RECORD EXCERPTS
━━━━━━━━━━

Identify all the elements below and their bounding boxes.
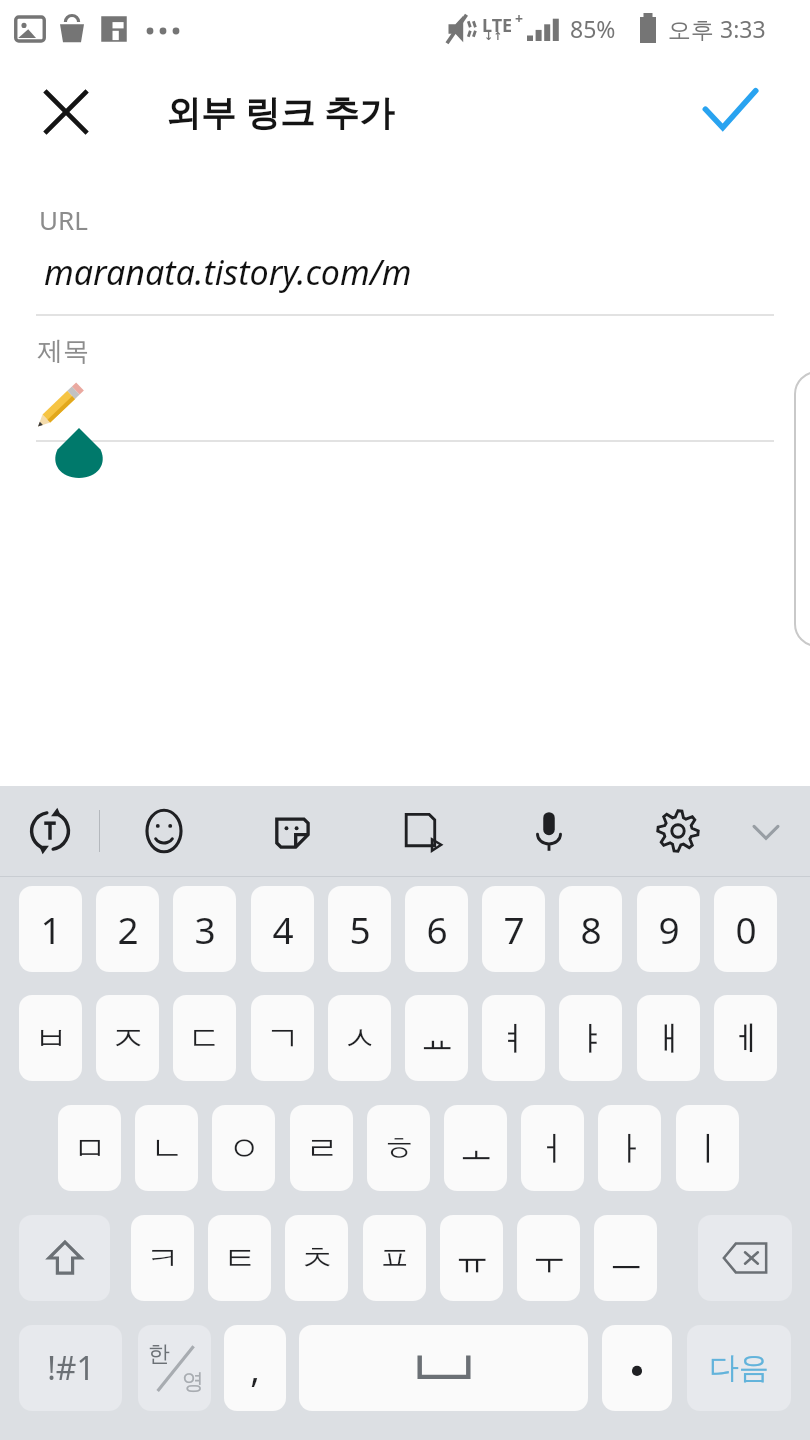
button[interactable]: Stickers: [255, 794, 329, 868]
button[interactable]: Shift: [19, 1215, 110, 1301]
button[interactable]: ㅇ: [212, 1105, 275, 1191]
button[interactable]: Emoji: [127, 794, 201, 868]
button[interactable]: ㅋ: [131, 1215, 194, 1301]
staticText: 영: [182, 1368, 204, 1396]
button[interactable]: ㅡ: [594, 1215, 657, 1301]
button[interactable]: 7: [482, 886, 545, 972]
button[interactable]: ㅜ: [517, 1215, 580, 1301]
staticText: 1: [40, 904, 62, 954]
staticText: ㅣ: [691, 1127, 725, 1170]
staticText: LTE: [482, 13, 513, 38]
button[interactable]: ㄴ: [135, 1105, 198, 1191]
staticText: 4: [272, 904, 294, 954]
staticText: ㅇ: [227, 1127, 261, 1170]
staticText: +: [515, 9, 524, 28]
button[interactable]: ㅐ: [637, 995, 700, 1081]
button[interactable]: Backspace: [698, 1215, 792, 1301]
button[interactable]: 6: [405, 886, 468, 972]
staticText: 오후 3:33: [668, 13, 766, 44]
button[interactable]: 5: [328, 886, 391, 972]
staticText: 외부 링크 추가: [166, 88, 395, 136]
button[interactable]: Korean English toggle: [138, 1325, 211, 1411]
button[interactable]: ㅅ: [328, 995, 391, 1081]
staticText: ㅐ: [652, 1017, 686, 1060]
button[interactable]: ㅂ: [19, 995, 82, 1081]
button[interactable]: ㅣ: [676, 1105, 739, 1191]
button[interactable]: ㅔ: [714, 995, 777, 1081]
button[interactable]: ㅕ: [482, 995, 545, 1081]
button[interactable]: Voice input: [512, 794, 586, 868]
button[interactable]: ㅍ: [363, 1215, 426, 1301]
staticText: 7: [503, 904, 525, 954]
button[interactable]: ,: [224, 1325, 286, 1411]
button[interactable]: 0: [714, 886, 777, 972]
staticText: 6: [426, 904, 448, 954]
staticText: 다음: [709, 1349, 769, 1387]
staticText: ㅎ: [382, 1127, 416, 1170]
button[interactable]: 8: [559, 886, 622, 972]
staticText: !#1: [47, 1346, 95, 1390]
button[interactable]: ㄹ: [290, 1105, 353, 1191]
staticText: ㅕ: [497, 1017, 531, 1060]
button[interactable]: ㅗ: [444, 1105, 507, 1191]
button[interactable]: GIF: [383, 794, 457, 868]
button[interactable]: 1: [19, 886, 82, 972]
staticText: ㅡ: [609, 1237, 643, 1280]
staticText: ㅜ: [532, 1237, 566, 1280]
button[interactable]: ㅌ: [208, 1215, 271, 1301]
staticText: ㅍ: [378, 1237, 412, 1280]
button[interactable]: Period: [602, 1325, 672, 1411]
button[interactable]: Close: [18, 64, 114, 160]
button[interactable]: Translate: [13, 794, 87, 868]
staticText: URL: [39, 202, 88, 237]
staticText: 한: [148, 1340, 170, 1368]
button[interactable]: ㅊ: [285, 1215, 348, 1301]
staticText: maranata.tistory.com/m: [44, 249, 412, 295]
staticText: ㅌ: [223, 1237, 257, 1280]
staticText: ㅏ: [613, 1127, 647, 1170]
staticText: ㅠ: [455, 1237, 489, 1280]
staticText: ㅑ: [574, 1017, 608, 1060]
staticText: ㄱ: [266, 1017, 300, 1060]
button[interactable]: !#1: [19, 1325, 122, 1411]
button[interactable]: Hide keyboard: [729, 794, 803, 868]
staticText: 3: [194, 904, 216, 954]
staticText: ㅔ: [729, 1017, 763, 1060]
staticText: ㄷ: [188, 1017, 222, 1060]
staticText: ㅅ: [343, 1017, 377, 1060]
staticText: ㅊ: [300, 1237, 334, 1280]
staticText: ㅈ: [111, 1017, 145, 1060]
staticText: ㅓ: [536, 1127, 570, 1170]
staticText: ㅗ: [459, 1127, 493, 1170]
button[interactable]: 3: [173, 886, 236, 972]
button[interactable]: Confirm: [682, 64, 778, 160]
staticText: ,: [250, 1344, 260, 1393]
staticText: ㄴ: [150, 1127, 184, 1170]
button[interactable]: Space: [299, 1325, 588, 1411]
button[interactable]: 2: [96, 886, 159, 972]
button[interactable]: ㅑ: [559, 995, 622, 1081]
button[interactable]: ㅠ: [440, 1215, 503, 1301]
staticText: ↓↑: [484, 30, 503, 43]
staticText: ㄹ: [305, 1127, 339, 1170]
staticText: 제목: [37, 335, 89, 368]
button[interactable]: Keyboard settings: [641, 794, 715, 868]
staticText: 8: [580, 904, 602, 954]
staticText: ㅂ: [34, 1017, 68, 1060]
button[interactable]: ㅛ: [405, 995, 468, 1081]
staticText: 5: [349, 904, 371, 954]
staticText: ㅛ: [420, 1017, 454, 1060]
staticText: ㅁ: [73, 1127, 107, 1170]
button[interactable]: ㅓ: [521, 1105, 584, 1191]
button[interactable]: ㄷ: [173, 995, 236, 1081]
button[interactable]: ㅎ: [367, 1105, 430, 1191]
button[interactable]: 4: [251, 886, 314, 972]
button[interactable]: ㅈ: [96, 995, 159, 1081]
button[interactable]: 다음: [687, 1325, 791, 1411]
button[interactable]: ㄱ: [251, 995, 314, 1081]
staticText: ㅋ: [146, 1237, 180, 1280]
button[interactable]: 9: [637, 886, 700, 972]
staticText: 0: [735, 904, 757, 954]
button[interactable]: ㅁ: [58, 1105, 121, 1191]
button[interactable]: ㅏ: [598, 1105, 661, 1191]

━━━━━━━━━━

WORK REQUEST
The reply should repeat the listing above exactly and contain no pictures.

SOLUTION TO THE EXERCISE
Identify all the elements below and their bounding boxes.
button[interactable]: Stickers: [255, 794, 329, 868]
button[interactable]: Shift: [19, 1215, 110, 1301]
button[interactable]: ㅇ: [212, 1105, 275, 1191]
button[interactable]: Emoji: [127, 794, 201, 868]
button[interactable]: ㅋ: [131, 1215, 194, 1301]
staticText: 영: [182, 1368, 204, 1396]
button[interactable]: ㅡ: [594, 1215, 657, 1301]
button[interactable]: 7: [482, 886, 545, 972]
button[interactable]: ㅜ: [517, 1215, 580, 1301]
staticText: 1: [40, 904, 62, 954]
staticText: ㅣ: [691, 1127, 725, 1170]
staticText: LTE: [482, 13, 513, 38]
button[interactable]: ㄴ: [135, 1105, 198, 1191]
staticText: 4: [272, 904, 294, 954]
staticText: ㅇ: [227, 1127, 261, 1170]
staticText: +: [515, 9, 524, 28]
button[interactable]: ㅐ: [637, 995, 700, 1081]
button[interactable]: Backspace: [698, 1215, 792, 1301]
button[interactable]: 6: [405, 886, 468, 972]
staticText: 오후 3:33: [668, 13, 766, 44]
button[interactable]: 5: [328, 886, 391, 972]
staticText: 외부 링크 추가: [166, 88, 395, 136]
button[interactable]: Korean English toggle: [138, 1325, 211, 1411]
button[interactable]: ㅅ: [328, 995, 391, 1081]
staticText: ㅐ: [652, 1017, 686, 1060]
button[interactable]: ㅂ: [19, 995, 82, 1081]
button[interactable]: ㅣ: [676, 1105, 739, 1191]
button[interactable]: ㅔ: [714, 995, 777, 1081]
button[interactable]: ㅕ: [482, 995, 545, 1081]
button[interactable]: Voice input: [512, 794, 586, 868]
button[interactable]: ㅍ: [363, 1215, 426, 1301]
staticText: 7: [503, 904, 525, 954]
button[interactable]: ,: [224, 1325, 286, 1411]
button[interactable]: 0: [714, 886, 777, 972]
staticText: 6: [426, 904, 448, 954]
staticText: 다음: [709, 1349, 769, 1387]
staticText: ㅎ: [382, 1127, 416, 1170]
button[interactable]: 8: [559, 886, 622, 972]
staticText: !#1: [47, 1346, 95, 1390]
button[interactable]: ㄹ: [290, 1105, 353, 1191]
staticText: ㅕ: [497, 1017, 531, 1060]
button[interactable]: ㅗ: [444, 1105, 507, 1191]
button[interactable]: GIF: [383, 794, 457, 868]
button[interactable]: 1: [19, 886, 82, 972]
staticText: ㅡ: [609, 1237, 643, 1280]
staticText: ㅜ: [532, 1237, 566, 1280]
button[interactable]: ㅌ: [208, 1215, 271, 1301]
staticText: ㅍ: [378, 1237, 412, 1280]
button[interactable]: Period: [602, 1325, 672, 1411]
button[interactable]: Close: [18, 64, 114, 160]
button[interactable]: Translate: [13, 794, 87, 868]
staticText: URL: [39, 202, 88, 237]
staticText: 한: [148, 1340, 170, 1368]
button[interactable]: ㅊ: [285, 1215, 348, 1301]
staticText: maranata.tistory.com/m: [44, 249, 412, 295]
staticText: ㅌ: [223, 1237, 257, 1280]
staticText: ㅏ: [613, 1127, 647, 1170]
staticText: ㅠ: [455, 1237, 489, 1280]
staticText: ㅑ: [574, 1017, 608, 1060]
staticText: ㄱ: [266, 1017, 300, 1060]
button[interactable]: !#1: [19, 1325, 122, 1411]
button[interactable]: Hide keyboard: [729, 794, 803, 868]
staticText: 3: [194, 904, 216, 954]
staticText: ㅔ: [729, 1017, 763, 1060]
staticText: ㄷ: [188, 1017, 222, 1060]
staticText: ㅅ: [343, 1017, 377, 1060]
staticText: ㅊ: [300, 1237, 334, 1280]
staticText: ㅈ: [111, 1017, 145, 1060]
staticText: ㅓ: [536, 1127, 570, 1170]
staticText: ㅗ: [459, 1127, 493, 1170]
button[interactable]: 3: [173, 886, 236, 972]
button[interactable]: Confirm: [682, 64, 778, 160]
staticText: ,: [250, 1344, 260, 1393]
staticText: ㄴ: [150, 1127, 184, 1170]
button[interactable]: Space: [299, 1325, 588, 1411]
button[interactable]: 2: [96, 886, 159, 972]
button[interactable]: ㅑ: [559, 995, 622, 1081]
button[interactable]: ㅠ: [440, 1215, 503, 1301]
staticText: ↓↑: [484, 30, 503, 43]
staticText: ㄹ: [305, 1127, 339, 1170]
staticText: 제목: [37, 335, 89, 368]
button[interactable]: Keyboard settings: [641, 794, 715, 868]
staticText: 8: [580, 904, 602, 954]
staticText: ㅂ: [34, 1017, 68, 1060]
button[interactable]: ㅛ: [405, 995, 468, 1081]
staticText: 5: [349, 904, 371, 954]
staticText: ㅛ: [420, 1017, 454, 1060]
staticText: ㅁ: [73, 1127, 107, 1170]
button[interactable]: ㅓ: [521, 1105, 584, 1191]
button[interactable]: ㄷ: [173, 995, 236, 1081]
button[interactable]: ㅎ: [367, 1105, 430, 1191]
button[interactable]: 4: [251, 886, 314, 972]
button[interactable]: ㅈ: [96, 995, 159, 1081]
button[interactable]: 다음: [687, 1325, 791, 1411]
button[interactable]: ㄱ: [251, 995, 314, 1081]
staticText: ㅋ: [146, 1237, 180, 1280]
button[interactable]: 9: [637, 886, 700, 972]
staticText: 0: [735, 904, 757, 954]
button[interactable]: ㅁ: [58, 1105, 121, 1191]
button[interactable]: ㅏ: [598, 1105, 661, 1191]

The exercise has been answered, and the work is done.